The Gospel and the Science Lecturer

I have for the last few days been caught up in a passage by Henry Drummond. Drummond was a natural science lecturer in the late 1800’s. He lived only 45 years, but was a Gospel preacher and writer as well, impacting the world marvelously in areas of science and faith.

His writing stands on its own, but in this post, I will share excerpts from his 1890 work, “The Greatest Thing in the World,” and then comment sparingly.

“The Gospel offers a man life. Never offer men a thimbleful of Gospel. Do not offer them merely joy, or merely peace, or merely rest, or merely safety; tell them how Christ came to give men a more abundant life than they have, a life abundant in love, and therefore abundant in salvation for themselves, and large in enterprise for the allevation and redemption of the world.”

Sometimes in order to meet a person’s felt need at the time, we shrink-wrap the Gospel into a version that will be most appealing, most pressing, most relevant to the hearer. We want to show how Jesus makes a difference in specific ways.

But in highlighting just one reward of the Gospel—unconditional love, enduring grace, for example—we may be in danger of leaving out the full potency of the reward—full abundant life itself—and once the felt need has passed, the Gospel may seem irrelevant because we spoke to the need and not the person.

“Then only can the Gospel take hold of the whole of a man, body, soul, and spirit, and give to each part of his nature its exercise and reward. Many of the current Gospels are addressed only to a part of man’s nature. They offer peace, not life; faith, not Love; justification, not regeneration. And men slip back again from such religion because it has never really held them. Their nature was not all in it. If offered no deeper and gladder life-current than the life that was lived before.”

How we can fall prey to partial gospels! You can see the Apostle Paul addressing this multiple times in his New Testament letters. He chides the believers on how quickly they’ve left the true Gospel and followed other ones.

We are easily led astray by sweet sounding words, chest-rising flattery, and promises of material prosperity instead of the Gospel which calls us to deny ourselves.

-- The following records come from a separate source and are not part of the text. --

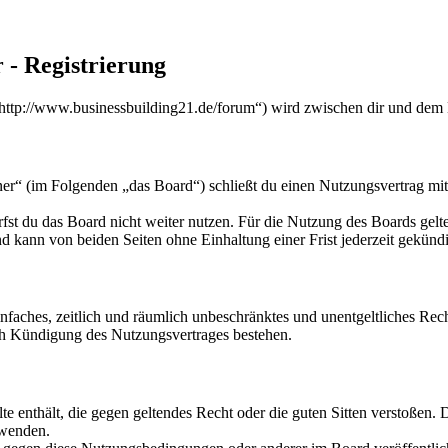
 - Registrierung
„http://www.businessbuilding21.de/forum“) wird zwischen dir und dem 
ner“ (im Folgenden „das Board“) schließt du einen Nutzungsvertrag mi
fst du das Board nicht weiter nutzen. Für die Nutzung des Boards gelten
 kann von beiden Seiten ohne Einhaltung einer Frist jederzeit gekünd
 einfaches, zeitlich und räumlich unbeschränktes und unentgeltliches R
ch Kündigung des Nutzungsvertrages bestehen.
alte enthält, die gegen geltendes Recht oder die guten Sitten verstoßen. 
rwenden.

And yet these false gospels, which may indeed offer a portion of the Gospel, lack the deeper and gladder life-current that is available.

“Surely it stands to reason that only a fuller love can compete with the love of the world. To love abundantly is to live abundantly, and to love for ever is to live for ever. Hence, eternal life is inextricably bound up with love.”

So let us offer the fuller love that the Gospel offers because we ourselves have become undone by it and we cannot stand that anyone would live a day with only the love of the world and not the love of God in Christ Jesus.